7 Responses to Making a Plan.

  1. B says:

    “maybe I need to substitute teach*, or volunteer at the school, or work for a non-profit in education. Or maybe I start at a private school/charter school and go from there.”

    Sounds like an excellent start. In Australia, the government trains TEFL volunteers to help new immigrants get a start. It’s only a short course and no financial investment, then they set you up with classes (part of the deal is a commitment to teach a certain number, but it’s not a huge number and it can be part time). I wonder if you can find some organisation with similar (ie humanitarian) aims, focussing on your target age group?

  2. Deborah says:

    This is a huge step, but it’s awesome that you’re looking into really making it work. One more thing to thing about (maybe you already have): you know you would like the process of helping people learn, but there’s also classroom management, plus the politics of being in a school. I know that I enjoyed tutoring a lot when I did it, but I didn’t like dealing with kids in groups. So substitute teaching would probably be the closest to telling you what teaching would actually be like. Then again, if you find you like teaching but not classrooms, you would have to find out in what environment you could do that.

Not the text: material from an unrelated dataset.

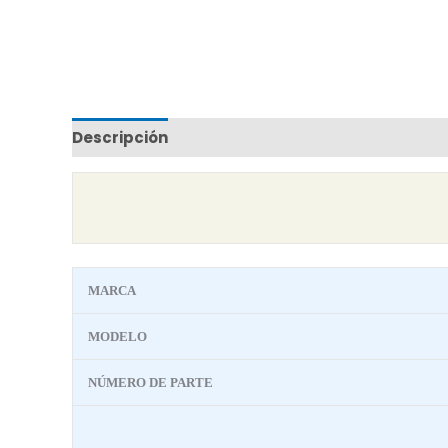
Descripción
Marca
MARCA
MODELO
NÚMERO DE PARTE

    Anyway, it sounds like you’ve already thought through a lot of the logistics, and that is awesome.

  3. From my vantage point you are proceeding exactly as you should. You are in the due diligence phase. I would also suggest arranging an informational interview with the principal at Os school. An administrator has a distinct view.

    Bravo mama…move the ball down the court.

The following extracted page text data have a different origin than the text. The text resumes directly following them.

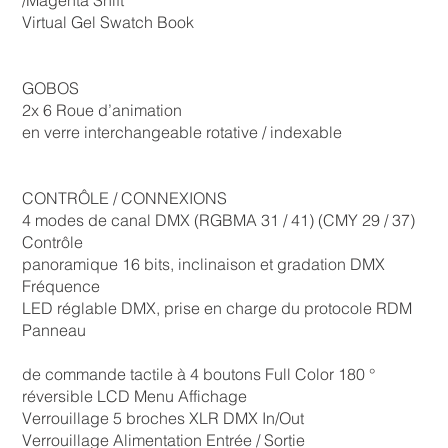
Virtual Gel Swatch Book
GOBOS
2x 6 Roue d’animation
en verre interchangeable rotative / indexable
CONTRÔLE / CONNEXIONS
4 modes de canal DMX (RGBMA 31 / 41) (CMY 29 / 37)
Contrôle
panoramique 16 bits, inclinaison et gradation DMX
Fréquence
LED réglable DMX, prise en charge du protocole RDM
Panneau
de commande tactile à 4 boutons Full Color 180 °
réversible LCD Menu Affichage
Verrouillage 5 broches XLR DMX In/Out
Verrouillage Alimentation Entrée / Sortie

    (And, you are prudent to be cautious. One of my best friends, also a CPA who was a Controller and CFO, wanted out of accounting. He decided to pursue an MSW (in his 40s) so that he could be a therapist. He continued working in accounting while going to school then left accounting to apprentice and get his hours and is now in a mix of private practice and on-staff at a woman’s shelter dealing with substance abuse. He hates his new chosen career).

  4. Jen says:

    I worked with an female OB in the past, and she had gone back to med school at 40, once her children were in school. It can be done. And she had zero regrets, even though med school and 5 years OB residency meant another 9 years of schooling. She loved what she did and planned to work past 70.

  5. Justine says:

    Whoohoo! How exciting!

    Substitute teaching is very different from having your own classroom (speaking from experience), but at least it puts you alone with the kids. Another possibility: try being a teacher’s aide for a while? That would give you more of a taste than observing, but without the requirements of credentialing.

  6. Kate says:

    I think ‘test runs’ of new careers are essential. There is a vast difference between working as an accountant (assumedly spending more time alone) than being with a classroom of kids all day. This is NOT to say that I can’t absolutely see you teaching 10th grade English, because I so so so can. I can also see you coaching track:> But, test it out. Figuring out the right volume for how you spend your time is essential.

  7. Turia says:

    I am really behind and massively jet lagged but I just wanted to post to let you know I am reading and I think you are going about this in a really smart way, and if Jeff is on board with it too, then go for it. Honestly, nothing will really tell you whether you will love teaching other than the first few years of full-time teaching with your own class, but all the little steps you are talking about are definitely good ways of possibly making it clear that it isn’t the right move (if that turns out to be the case). Does that make sense? I feel like there are lots of different points at which people can figure out, “Oh, right- teaching isn’t for me after all”, but to really know that it is right for you requires the deep breath and the jump into the deep end. But no reason not to dip your toes in the water for a while first just to make sure you do feel like swimming.